Mindright are offering both telehealth and in person consultations during COVID-19. Please contact the practice for more information.
Clinical psychologists are specialists in the assessment, diagnosis and treatment of psychological and mental health problems. They work with adults, children and teenagers and are trained to provide a range of evidence-based techniques and therapies such as cognitive behaviour therapy (CBT). Clinical psychologists use psychological theory and research to provide a tailored intervention for each client.
The Clinical Psychologists at Mindright have completed a Masters, Doctorate, or PhD in Clinical Psychology, as well as ongoing professional development and skills training. They are highly qualified and experienced health care providers who have demonstrated expertise in the treatment of a wide variety of mental health concerns and work collaboratively with other treating health professionals, such as General Practitioners (GPs), to ensure that clients receive optimal care.
Couple Therapy Services
In addition to our clinical psychologists providing individual therapy at Mindright, Dr Mary Cantrill is a social worker and couple therapist specialising in providing support and intervention to couples experiencing relationship difficulties. Dr Cantrill also provides family therapy and relationship mediation for adults processing issues in their family relationships.
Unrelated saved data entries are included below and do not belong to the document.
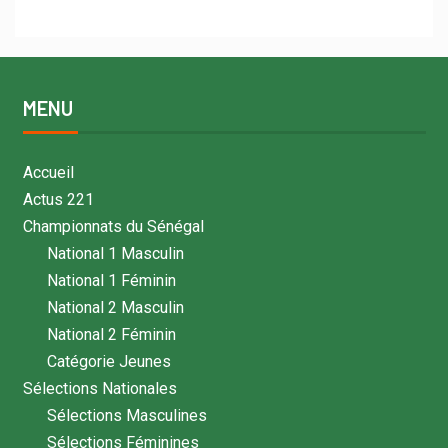
MENU
Accueil
Actus 221
Championnats du Sénégal
National 1 Masculin
National 1 Féminin
National 2 Masculin
National 2 Féminin
Catégorie Jeunes
Sélections Nationales
Sélections Masculines
Sélections Féminines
Mindright specialise in the assessment and treatment of:
Cognitive Behaviour Therapy (CBT)
CBT is a well validated treatment for a wide range of difficulties including depression and anxiety. CBT emphasises the link between thoughts, feelings, and behaviours. Negative or unhelpful thoughts can cause self-destructive feelings and behaviours. CBT is about becoming aware of these unhelpful patterns and then challenging them to create more helpful thoughts, which can help to improve mood or reduce anxiety. CBT also aims to increase behavioural skills to better manage difficulties, such as behavioural activation,problem solving, goal setting, relaxation training, communication skills and exposure therapy.
CBT focuses on ways to implement strategies into your daily life to improve your mental health and reduce psychological difficulties. CBT is typically delivered within 10-12 treatment sessions and works especially well for clients presenting with acute psychological difficulties.
Acceptance and Commitment Therapy (ACT)
ACT is an internationally recognised and validated therapy model that focuses on letting go of fusion or attachment to thoughts, embracing the present moment, and engaging in effective patterns of behavioral action to move toward value-based goals. The idea is that life can be painful, and attempts to reduce pain through control and avoidance only result in additional unnecessary suffering. The ultimate goal of practicing the basic principles of ACT is to build a rich, vibrant, and meaningful life while accepting the inevitable pain that comes with it. ACT is a good adjunct to CBT therapy for clients experiencing depression, anxiety and a range of other psychological difficulties.
Dialectical Behaviour Therapy (DBT)
DBT is a skill-based behavioural therapeutic approach that has demonstrated strong research support for the effective treatment of Borderline Personality Disorder (BPD), which often involves self-injurious behaviors, dichotomous thinking, and labile moods. DBT is often recommended for clients presenting with acute difficulties with regulating his/her emotions and high levels of distress. DBT interventions and skills are encapsulated within four modules: mindfulness, distress tolerance, emotion regulation, and interpersonal effectiveness.
Couple Therapy works with both partners to identify factors contributing to problems in the relationship and provides the space to process these difficulties to better understand each other’s experience and to collaborate on ways in which these difficulties can be better managed either through strategies and intervention or through respecting differences. Common problems that bring couples to therapy for counselling include communication difficulties and conflict, trust, infidelity, disconnection in the relationship, unfulfilled emotional needs, stress in the family system and supporting a partner with significant psychological difficulties. The couple therapy is neutral in the therapeutic relationship and works for the best interests of the couple, not an individual.